Non-existent wave[%dimensionLabel] calls should throw an error

I would like to see a change in behaviour of the use of dimension labels in wave elements. It makes no sense to call up a wave element by dimension label and have it silently default to element 0, because the dimension label has been misspelled, or never assigned. This is different from the numerical indexing where it can be quite useful to have the index clipped to legal values.
Regards,
Patrick.
This is something that could be argued either way, but changing the current behavior might break the code of a lot of our users, so is probably not going to happen.

When I write code using dimension labels and I'm not certain that the dimension label will exist, I first call FindDimLabel to get the column (or row, layer, or chunk) number with a certain label. I test that the returned value is non-negative, and I then use that numeric variable as the index for wave assignment or reading.

One caveat of using the above method is that dimension labels do not have to be unique. If, for example, you have two columns with the same dimension label, FindDimLabel returns the greatest index number with that dimension label. So if you have a 2 column wave and both column dimension labels are "aa", FindDimLabel will return 1.
I don't see how code that tries to access non-existent dimension labels isn't already broken. I stress the difference between the behaviour of the numerical indices, where there are clearly two reasonable options and you can (and I do) exploit whichever choice WM made back in Igor 1.0. findDimLabel() is great at transferring dimLabels to numerical indices, but is actually a kludge if you are merely ascertaining the validity of a dimension label that you were trying to access anyway: the program should do that.

If there were reasonable grounds to maintain the default-to-element-zero behaviour, there are many precedents with #pragma or setIgorOption for similar changed functionality.

I take Adam's point about the wrinkle of having multiple identical dimension labels, but this is not something a programmer should do if using the dimension labels for access purposes. (It is of course fine for presentation in a table, for instance.)

Regards,
I would argue that there is no difference in "broken-ness" as both myWave[-1] and myWave[%invalidDimLabel] actually evaluate to myWave[0]. Adding a new #pragma under which using a non-existent dimension label is probably possible, but I don't see that becoming the default behavior. I could be wrong, but my guess is that when dimension labels were first created, they weren't meant to be used to make waves into something like an associative array.
I am mulling this over.

I may include this along with the #pragma rtGlobals= 3 setting since that is part of 6.2 and has not been released yet.

It is a bit tricky because that would be a compile-time change, not just a runtime check that could be done with a SetIgorOption. But it has the advantage of affecting only new code.
I have in fact implemented this checking for code compiled under rtGlobals=3.

One thing led to another and I added extensive out of bounds index checking also.
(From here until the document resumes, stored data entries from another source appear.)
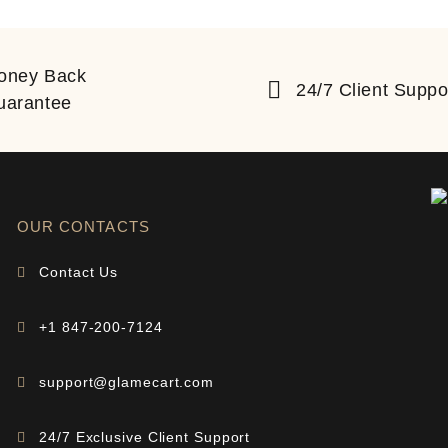
oney Back
24/7 Client Suppo
uarantee
OUR CONTACTS
Contact Us
+1 847-200-7124
support@glamecart.com
24/7 Exclusive Client Support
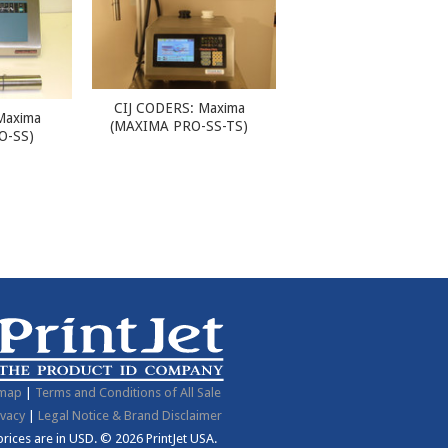
CIJ CODERS: Maxima
Maxima
(MAXIMA PRO-SS-TS)
O-SS)
emap
|
Terms and Conditions of All Sale
ivacy
|
Legal Notice & Brand Disclaimer
 prices are in
USD
.
© 2026 PrintJet USA.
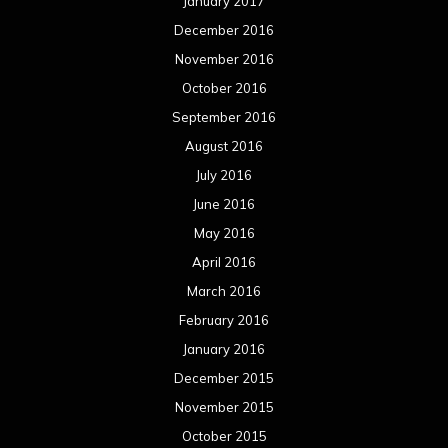
January 2017
December 2016
November 2016
October 2016
September 2016
August 2016
July 2016
June 2016
May 2016
April 2016
March 2016
February 2016
January 2016
December 2015
November 2015
October 2015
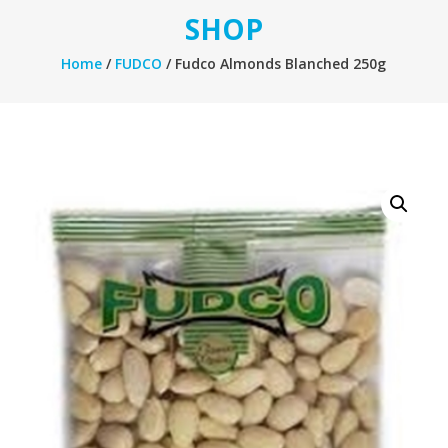
SHOP
Home
/
FUDCO
/ Fudco Almonds Blanched 250g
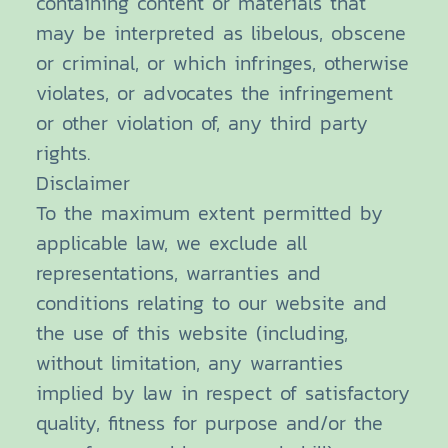
containing content or materials that
may be interpreted as libelous, obscene
or criminal, or which infringes, otherwise
violates, or advocates the infringement
or other violation of, any third party
rights.
Disclaimer
To the maximum extent permitted by
applicable law, we exclude all
representations, warranties and
conditions relating to our website and
the use of this website (including,
without limitation, any warranties
implied by law in respect of satisfactory
quality, fitness for purpose and/or the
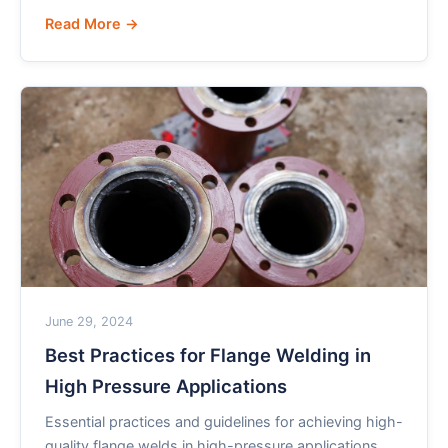
Read More →
June 29, 2024
Best Practices for Flange Welding in
High Pressure Applications
Essential practices and guidelines for achieving high-
quality flange welds in high-pressure applications,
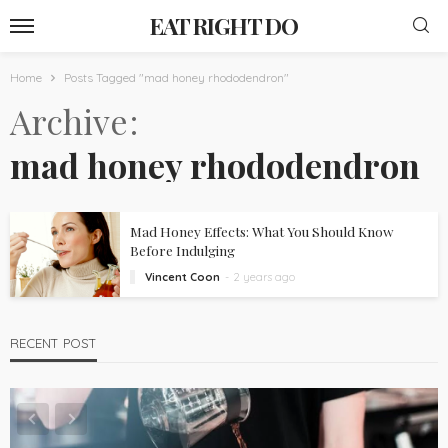
EAT RIGHT DO
Home
Posts Tagged "mad honey rhododendron"
Archive
mad honey rhododendron
Mad Honey Effects: What You Should Know
Before Indulging
Vincent Coon
2 years ago
RECENT POST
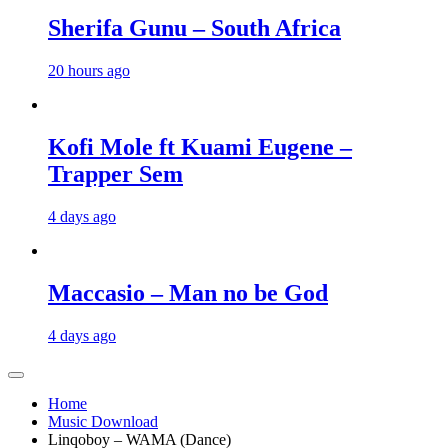
Sherifa Gunu – South Africa
20 hours ago
Kofi Mole ft Kuami Eugene –
Trapper Sem
4 days ago
Maccasio – Man no be God
4 days ago
Home
Music Download
Linqoboy – WAMA (Dance)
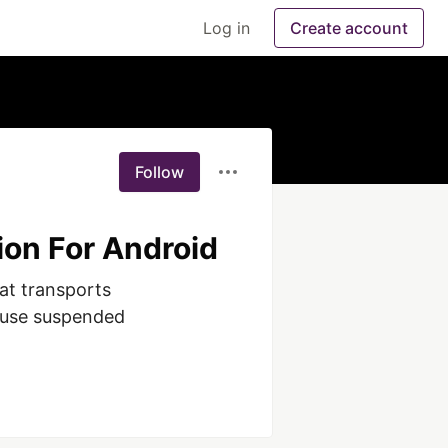
Log in
Create account
Follow
ion For Android
at transports 
ouse suspended 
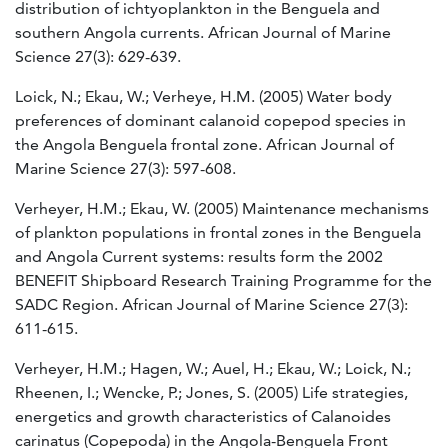
distribution of ichtyoplankton in the Benguela and
southern Angola currents. African Journal of Marine
Science 27(3): 629-639.
Loick, N.; Ekau, W.; Verheye, H.M. (2005) Water body
preferences of dominant calanoid copepod species in
the Angola Benguela frontal zone. African Journal of
Marine Science 27(3): 597-608.
Verheyer, H.M.; Ekau, W. (2005) Maintenance mechanisms
of plankton populations in frontal zones in the Benguela
and Angola Current systems: results form the 2002
BENEFIT Shipboard Research Training Programme for the
SADC Region. African Journal of Marine Science 27(3):
611-615.
Verheyer, H.M.; Hagen, W.; Auel, H.; Ekau, W.; Loick, N.;
Rheenen, I.; Wencke, P.; Jones, S. (2005) Life strategies,
energetics and growth characteristics of Calanoides
carinatus (Copepoda) in the Angola-Benguela Front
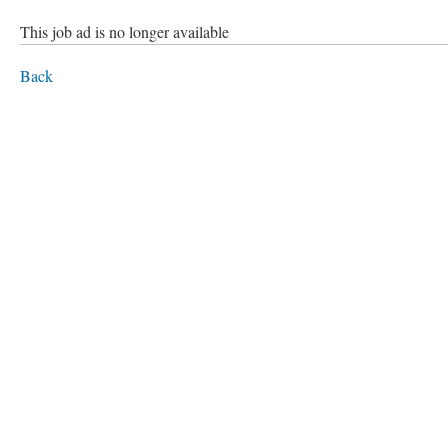
This job ad is no longer available
Back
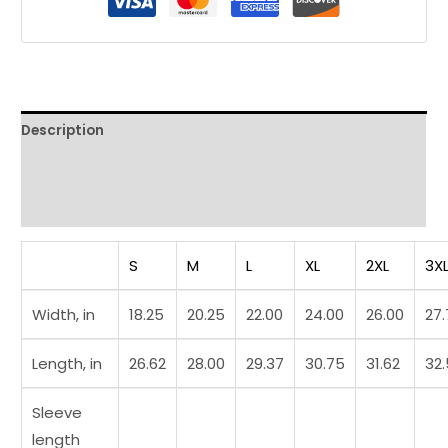
Tee
quantity
Description
Additional information
Reviews (0)
S
M
L
XL
2XL
3X
Width, in
18.25
20.25
22.00
24.00
26.00
27
Length, in
26.62
28.00
29.37
30.75
31.62
32
Sleeve
length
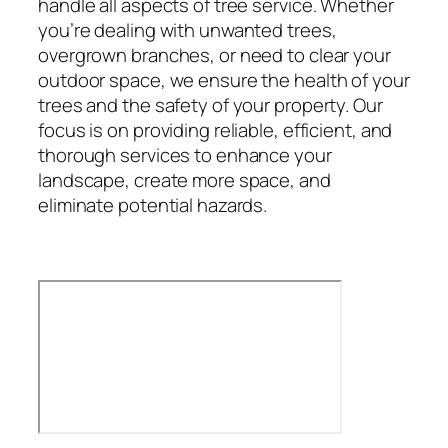
handle all aspects of tree service. Whether
you’re dealing with unwanted trees,
overgrown branches, or need to clear your
outdoor space, we ensure the health of your
trees and the safety of your property. Our
focus is on providing reliable, efficient, and
thorough services to enhance your
landscape, create more space, and
eliminate potential hazards.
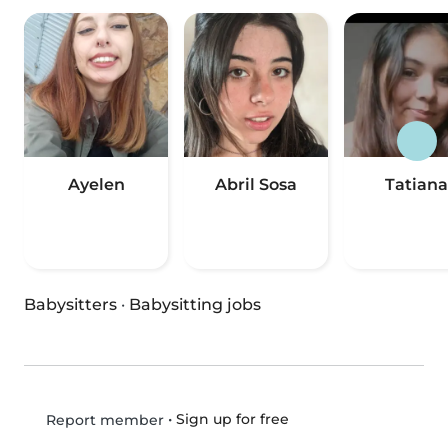
Ayelen
Abril Sosa
Tatiana
Babysitters
·
Babysitting jobs
•
Sign up for free
Report member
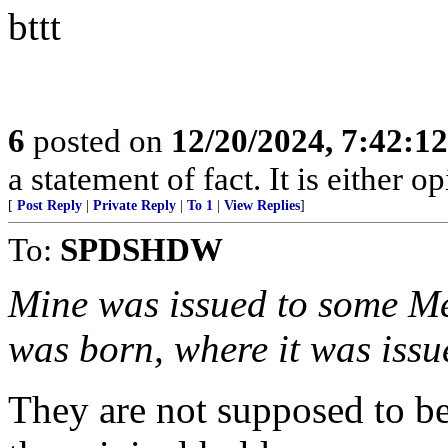
bttt
6
posted on
12/20/2024, 7:42:1
a statement of fact. It is either op
[
Post Reply
|
Private Reply
|
To 1
|
View Replies
]
To:
SPDSHDW
Mine was issued to some Me
was born, where it was issu
They are not supposed to be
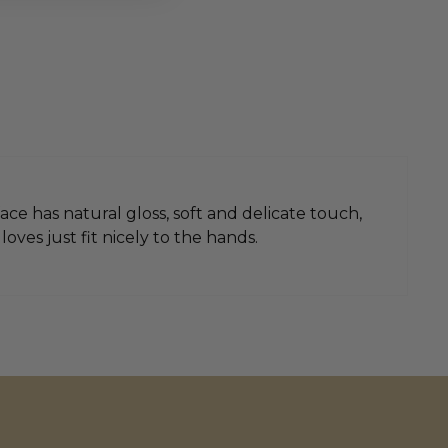
ace has natural gloss, soft and delicate touch,
ves just fit nicely to the hands.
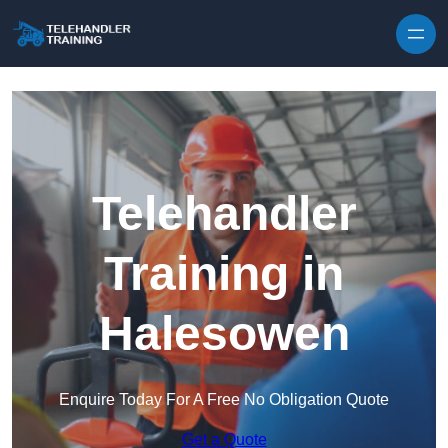
Skip to content
Telehandler
Training in
Halesowen
Enquire Today For A Free No Obligation Quote
Get a Quote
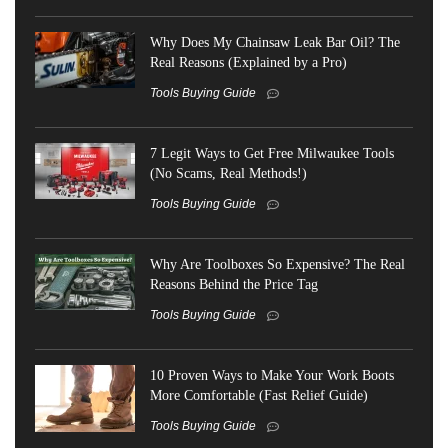
Why Does My Chainsaw Leak Bar Oil? The
Real Reasons (Explained by a Pro)
Tools Buying Guide
7 Legit Ways to Get Free Milwaukee Tools
(No Scams, Real Methods!)
Tools Buying Guide
Why Are Toolboxes So Expensive? The Real
Reasons Behind the Price Tag
Tools Buying Guide
10 Proven Ways to Make Your Work Boots
More Comfortable (Fast Relief Guide)
Tools Buying Guide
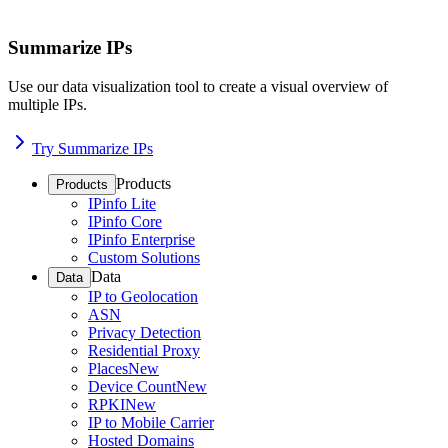
Summarize IPs
Use our data visualization tool to create a visual overview of
multiple IPs.
Try Summarize IPs
Products
Products
IPinfo Lite
IPinfo Core
IPinfo Enterprise
Custom Solutions
Data
Data
IP to Geolocation
ASN
Privacy Detection
Residential Proxy
Places
New
Device Count
New
RPKI
New
IP to Mobile Carrier
Hosted Domains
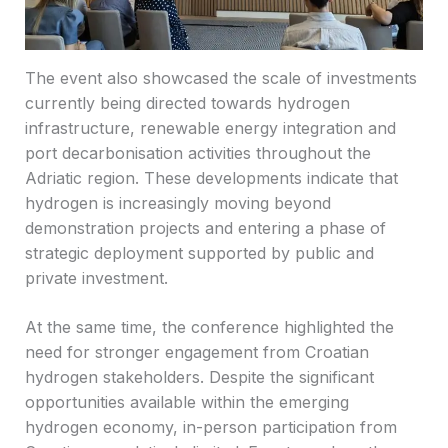
The event also showcased the scale of investments
currently being directed towards hydrogen
infrastructure, renewable energy integration and
port decarbonisation activities throughout the
Adriatic region. These developments indicate that
hydrogen is increasingly moving beyond
demonstration projects and entering a phase of
strategic deployment supported by public and
private investment.
At the same time, the conference highlighted the
need for stronger engagement from Croatian
hydrogen stakeholders. Despite the significant
opportunities available within the emerging
hydrogen economy, in-person participation from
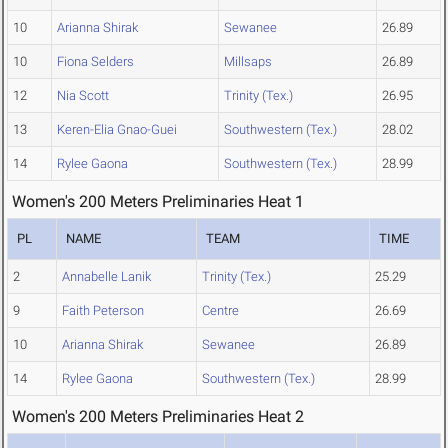
10
Arianna Shirak
Sewanee
26.89
10
Fiona Selders
Millsaps
26.89
12
Nia Scott
Trinity (Tex.)
26.95
13
Keren-Elia Gnao-Guei
Southwestern (Tex.)
28.02
14
Rylee Gaona
Southwestern (Tex.)
28.99
Women's 200 Meters Preliminaries Heat 1
PL
NAME
TEAM
TIME
2
Annabelle Lanik
Trinity (Tex.)
25.29
9
Faith Peterson
Centre
26.69
10
Arianna Shirak
Sewanee
26.89
14
Rylee Gaona
Southwestern (Tex.)
28.99
Women's 200 Meters Preliminaries Heat 2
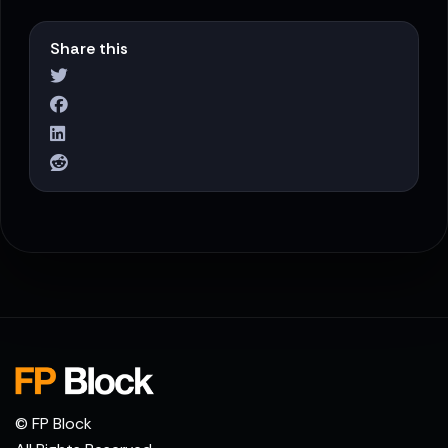
Share this
© FP Block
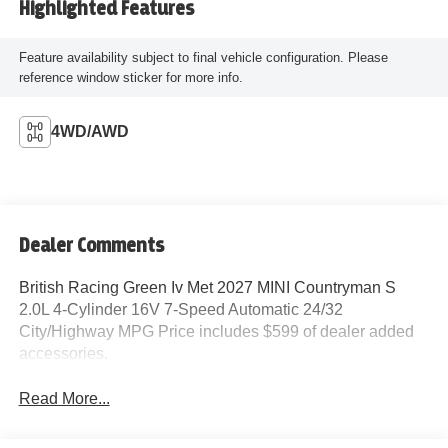
Highlighted Features
Feature availability subject to final vehicle configuration. Please
reference window sticker for more info.
4WD/AWD
Dealer Comments
British Racing Green Iv Met 2027 MINI Countryman S
2.0L 4-Cylinder 16V 7-Speed Automatic 24/32
City/Highway MPG Price includes $599 of dealer added
accessories.
Read More...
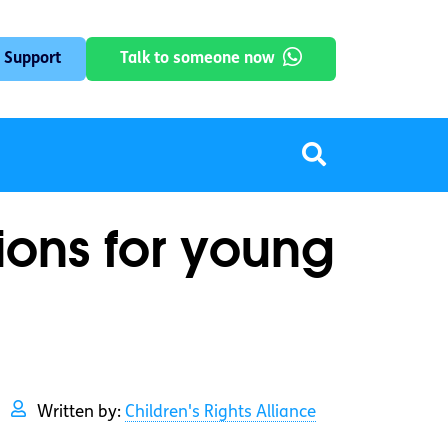
 Support
Talk to someone now
tions for young
Written by:
Children's Rights Alliance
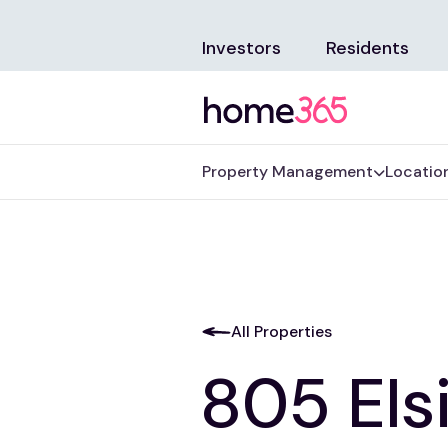
Investors
Residents
Property Management
Locatio
All Properties
805 Els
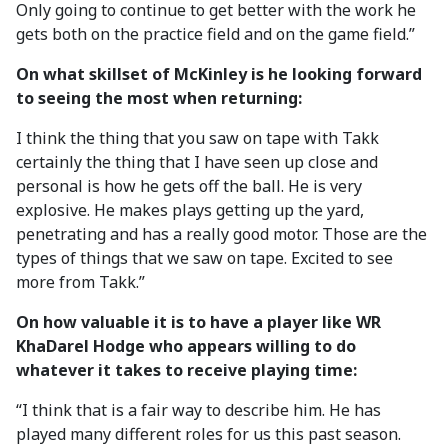
Only going to continue to get better with the work he
gets both on the practice field and on the game field.”
On what skillset of McKinley is he looking forward
to seeing the most when returning:
I think the thing that you saw on tape with Takk
certainly the thing that I have seen up close and
personal is how he gets off the ball. He is very
explosive. He makes plays getting up the yard,
penetrating and has a really good motor. Those are the
types of things that we saw on tape. Excited to see
more from Takk.”
On how valuable it is to have a player like WR
KhaDarel Hodge who appears willing to do
whatever it takes to receive playing time:
“I think that is a fair way to describe him. He has
played many different roles for us this past season.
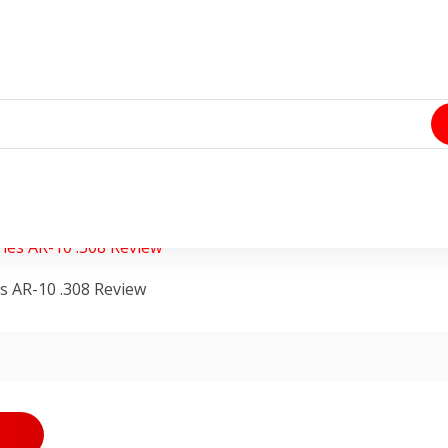
an
0 Comments
s AR-10 .308 Review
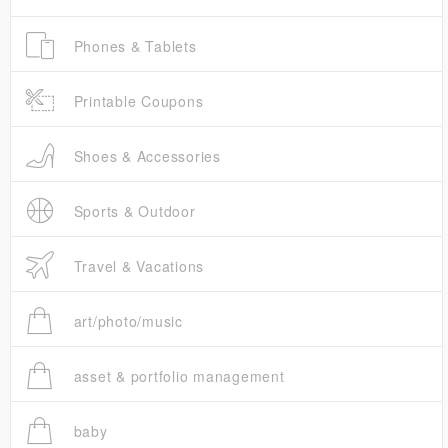
Phones & Tablets
Printable Coupons
Shoes & Accessories
Sports & Outdoor
Travel & Vacations
art/photo/music
asset & portfolio management
baby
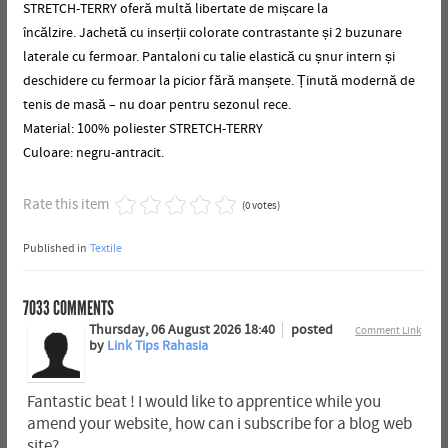
STRETCH-TERRY oferă multă libertate de mișcare la
încălzire.
Jachetă cu inserții colorate contrastante și 2 buzunare
laterale cu fermoar.
Pantaloni cu talie elastică cu șnur intern și
deschidere cu fermoar la picior fără manșete.
Ținută modernă de
tenis de masă – nu doar pentru sezonul rece.
Material: 100% poliester STRETCH-TERRY
Culoare: negru-antracit.
Rate this item
(0 votes)
Published in
Textile
7033
COMMENTS
Thursday, 06 August 2026 18:40
posted
Comment Link
by
Link Tips Rahasia
Fantastic beat ! I would like to apprentice while you
amend your website, how can i subscribe for a blog web
site?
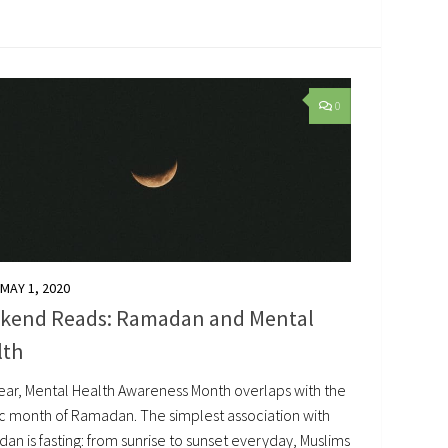
0
MAY 1, 2020
kend Reads: Ramadan and Mental
lth
year, Mental Health Awareness Month overlaps with the
ic month of Ramadan. The simplest association with
n is fasting: from sunrise to sunset everyday, Muslims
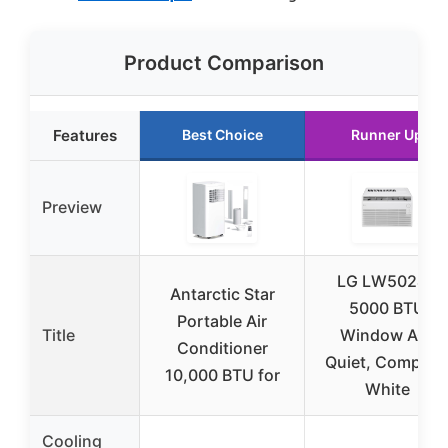
Product Comparison
Features
Best Choice
Runner Up
Preview
LG LW5024X
Antarctic Star
5000 BTU
Portable Air
Title
Window AC,
Conditioner
Quiet, Compact
10,000 BTU for
White
Cooling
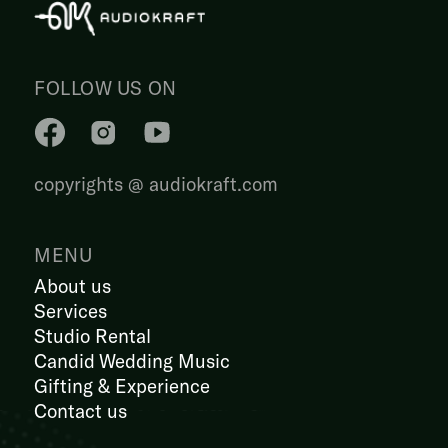
FOLLOW US ON
copyrights @ audiokraft.com
MENU
About us
Services
Studio Rental
Candid Wedding Music
Gifting & Experience
Contact us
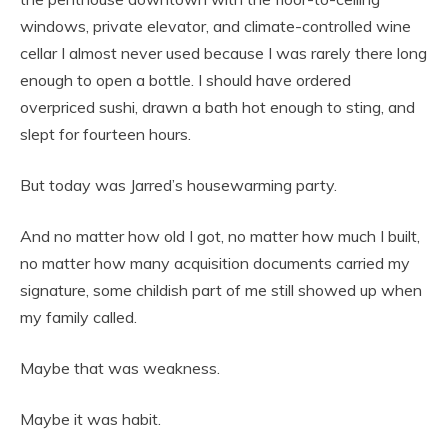
windows, private elevator, and climate-controlled wine
cellar I almost never used because I was rarely there long
enough to open a bottle. I should have ordered
overpriced sushi, drawn a bath hot enough to sting, and
slept for fourteen hours.
But today was Jarred’s housewarming party.
And no matter how old I got, no matter how much I built,
no matter how many acquisition documents carried my
signature, some childish part of me still showed up when
my family called.
Maybe that was weakness.
Maybe it was habit.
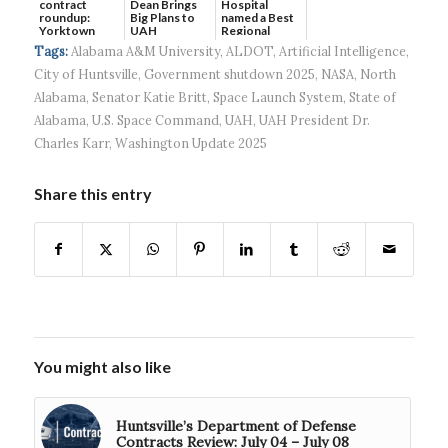
contract
Dean Brings
Hospital
roundup:
Big Plans to
named a Best
Yorktown
UAH
Regional
Systems wins
Hospital...
Tags:
Alabama A&M University
,
ALDOT
,
Artificial Intelligence
,
$5...
City of Huntsville
,
Government shutdown 2025
,
NASA
,
North
Alabama
,
Senator Katie Britt
,
Space Launch System
,
State of
Alabama
,
U.S. Space Command
,
UAH
,
UAH President Dr.
Charles Karr
,
Washington Update 2025
Share this entry
You might also like
Huntsville’s Department of Defense
Contracts Review: July 04 – July 08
After we do some more in-house testing, I plan on providing beta of this version.

The following example should illustrate this change:
Function badfoo()
    Make/O big=x
    Make/O/N=10 small

    variable v1=1000, v2= 7, v3
   
    // Each of these lines should cause an error at runtime under rtGlobals=3
    big= small
    v3= big[%row1]
    v3= big[v1]
    v3= big[1000]
    big[v2]= small[v1]
    big[v1]= small[v2]
    big[v1][1]= 1
    big[v1]= v2
end

I have given the rtGlobals=3 a working over and it performs flawlessly for missing dimension labels. When programming with known labels this improves the debugging of code greatly, and cleans the program of dimension label checking, while still alerting, at testing time, any problems with typos, etc. It makes using unordered lists a breeze. Thanks to Howard for adding this great choice.
Quote:
Thanks to Howard for adding this great choice.

I can not tell a lie - Larry did it :)
Given Larry's name in big blue letters just above my post, my only feeble excuse is reading a separate Howard post at the time...
Thanks then to Larry (and WM collectively!).